The defendants argued with less success that the bar was set too low for the government to prove an interstate-commerce nexus with the criminal activities of individual members of the organization, and that the trial court abused its discretion in the manner in which jurors were instructed to render a verdict on the eve of Thanksgiving.
“The fraudulent taking of $2,575 by two persons not on trial may have had de minimus impact on interstate commerce, but the jury could have found the defendants did not engage in an enterprise which substantially impacted interstate commerce,” the brief reads. “The defense should have been allowed to argue to the jury that the acts did not have a substantial impact on interstate commerce, and there was little evidence of impact on commerce. The error was therefore not harmless.”
Ralston said she believes the check-kiting incidents alone would have been enough to prove the Latin Kings were engaged in criminal racketeering affecting interstate commerce.
“Bank fraud targets an instrumentality of commerce,” she said. “If that was the only thing the enterprise did was bank fraud, that’s RICO conspiracy.
“If you look at the trial evidence,” Ralston continued, “we have people and things moving in interstate commerce: Mr. Cornell traveling to Detroit; traveling to New York to meet with other leaders of the Latin Kings. We have all of these guns that were used in all of these different crimes that were collected by the police that have traveled in interstate commerce.”

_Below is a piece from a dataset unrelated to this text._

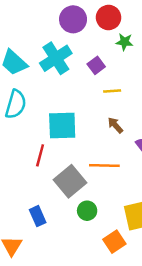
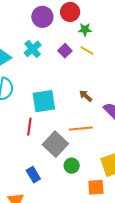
cyan cross: (56, 58) -> (33, 49), size x0.7
yellow line: (112, 91) -> (87, 50), moved, turned 40
orange square: (114, 242) -> (96, 187), turned 36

Judge Davis, who was appointed by President Obama, questioned whether Congress could “federalize every murder committed anywhere if a firearm that had traveled in interstate commerce was the weapon of choice.”
Ralston answered, yes.
“So there really is a police power in Congress — otherwise known as the Commerce Clause,” Davis mused.
The defendants also argued that Judge Beaty’s decision to give the jury a second Allen charge — an instruction to continue deliberating until a verdict is reached — on the day before Thanksgiving was coercive, and they should be given a new trial.

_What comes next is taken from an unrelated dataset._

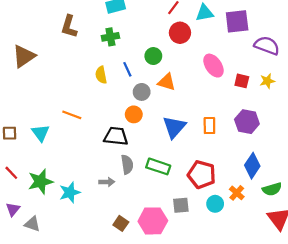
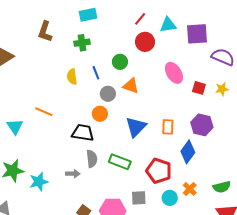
blue diamond: (252, 166) -> (188, 152), moved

Brian Aus, representing Russell Kilfoil, argued that the split verdict suggested the jurors were confused.
“After basically a five-week trial we had Mr. Cornell; his brother — my client — Mr. Russell Kilfoil; and Ernesto Wilson — who there was no evidence was a Latin King — at the end of the courtroom being convicted,” Aus said, “while the odd thing was, we had Randolph Kilfoil, another one of the brothers — No. 3 — the jury knew he was serving time for the predicate act of an armed robbery of a Wal-Mart, and even asked about it. And yet he was acquitted.”
Judge Agee asked Aus if those facts didn’t work against the coercion argument, while Judge King added that the jury appeared to be “very discerning” and that “they gave individual consideration to each defendant.”
Aus disagreed.
“The reason, you honor, is that basically you had the verge of Thanksgiving after four weeks of evidence,” he said. “Judge Beaty told the jury right from the beginning that ‘I am controlling what the schedule is going to be, Monday through Friday, except holidays. I’ll let you know if there’s any changes.’ He even told us during a bench conference, which is on the record, that, ‘I’d sure hate to have them come back on Friday.’ From all the deliberation from late Friday afternoon to Wednesday, Wednesday at 11:30… we’re told the jury is having trouble coming to a unanimous verdict. The note which we didn’t see until after the verdict says, ‘We can’t come to a unanimous decision as to any defendant,’ first of all. And that’s the most important keystone here, your honors.”
Sounding incredulous, Davis asked, “Is your contention that the judge should have said, ‘Okay, we’re gonna take a nice, long holiday weekend break, and you all go home, enjoy your Thanksgiving and come back on Monday’?”
“That’s fine, sure,” Aus replied.
Davis, for one, wasn’t buying it.
“As I understand the argument, it is the giving of an Allen charge was error, was an abuse of discretion,” he said. “And that’s not an easy argument for me to get my head around.”